Brand NewThe Devil and God Are Raging Inside MeGrade: A
After releasing Your Favorite Weapon back in 2001, Long Island band Brand New tried their best to shed their emo skin, which is hard to do because of their associations with bands like The Movielife and Taking Back Sunday.
However, in 2003, after releasing Deja Entendu, little by little, the band made progress. Deja Entendu showed a depth that many bands, much less emo bands, ever display in their careers. Songs like “Sic Transit Gloria” and “Guernica” showed hints of progressive and alternative rock while still maintaining an accessible pop connection. Lead singer Jesse Lacey explored a variety of realms with his vocals from monotony to wailing and everything in between; the music was trippier and beefed up with every effects pedal created.
The band’s latest goes even further, deeper, and darker, and from what Deja Entendu taught us, Brand New prepared itself for the descent.
The album’s first single, “The Sowing Season,” proves to be a little slice of mid-90s alt rock reminiscent of Alice in Chains. Like Alice’s frontman Lane Staley, Lacey sets the mood with his somber vocals but eventually cuts loose in ways that many bands are afraid to even touch.
“And I hope you will forget things I still lack,” Lacey entreats.
It’s hard not to regard this statement as an admission of the singer’s own shortcomings as a guitarist, vocalist, band member, or human being. However, when the song reaches its roaring chorus, Lacey never seems surer of himself. The chorus can’t be characterized any way other than “roaring” since it consists of some of the most balanced yet unhinged screaming of 2006.
“I’m just a man who knows how to feel.”
The listener finds out through the course of the album that this fact is what makes the album so effective and brilliant.

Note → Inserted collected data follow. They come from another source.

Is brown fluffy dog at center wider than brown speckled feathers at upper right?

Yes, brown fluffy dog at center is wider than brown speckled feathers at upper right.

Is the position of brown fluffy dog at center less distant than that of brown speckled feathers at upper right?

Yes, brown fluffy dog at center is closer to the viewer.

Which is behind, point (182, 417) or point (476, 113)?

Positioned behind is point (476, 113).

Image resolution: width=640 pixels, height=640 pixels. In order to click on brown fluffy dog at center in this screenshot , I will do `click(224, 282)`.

All the songs march along at either a walking pace or less than. Only “The Archer’s Bows Have Broken” dares to quicken the speed as the intro explodes in a distant and thunderous drum roll. For the rest of the song, Lacey recites his lyrics like someone desperately seeking to reach the end of his adolescence. Indeed, that’s exactly what the entire band finds itself doing.

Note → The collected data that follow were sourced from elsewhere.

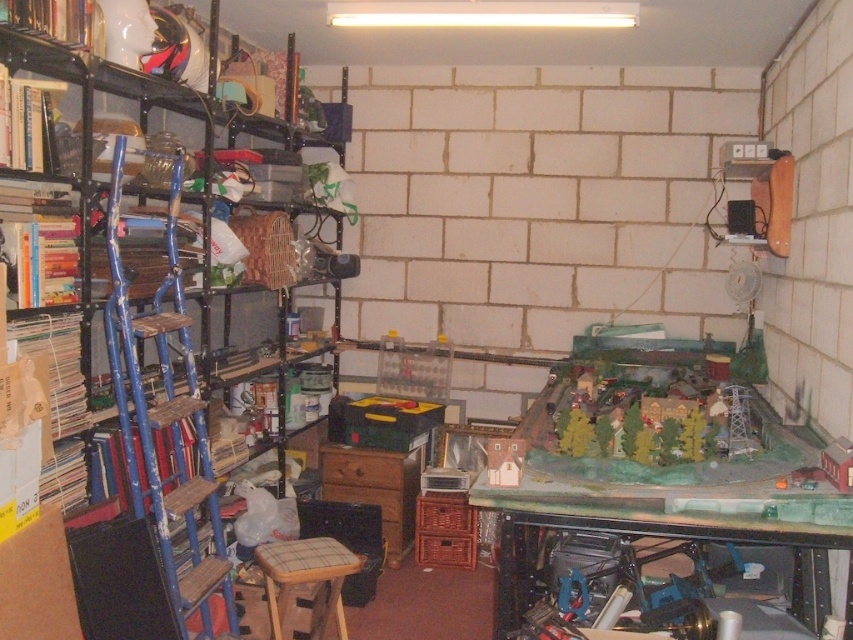 Question: Which point is farther to the camera?

Choices:
 (A) (143, 435)
 (B) (338, 609)
 (C) (526, 561)

Answer: (C)

Question: Which point is farther to the camera?

Choices:
 (A) green matte table at center
 (B) metallic blue ladder at left

Answer: (A)

Question: Among these points, which one is nearest to the camera?

Choices:
 (A) (126, 467)
 (B) (305, 576)

Answer: (B)

Question: Can you confirm if green matte table at center is positioned below wooden stool at center?

Choices:
 (A) yes
 (B) no

Answer: (B)

Question: Can you confirm if metallic blue ladder at left is thinner than wooden stool at center?

Choices:
 (A) no
 (B) yes

Answer: (A)

Question: Is metallic blue ladder at left below wooden stool at center?

Choices:
 (A) yes
 (B) no

Answer: (B)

“Who do you carry the torch for, my young man?” Lacey asks.
Though it’s difficult to speak for his subject, we’re at least sure that Lacey prefers to carry the torch of manhood and maturity.
Gone are the ludicrously long song titles characteristic of Deja Entendu and of most emo bands for that matter. Furthermore, the band has ditched the easily digestible lyrical material of past singles like “Jude Law and a Semester Abroad.” Lacey always proved more than capable of turning a clever phrase. However, this time around, the entire band finds itself discontent with mere cleverness. All the members attack their instruments in an attempt to tug at the heartstrings and then cut them all to pieces. Frankly, the album might leave listeners in pieces as well.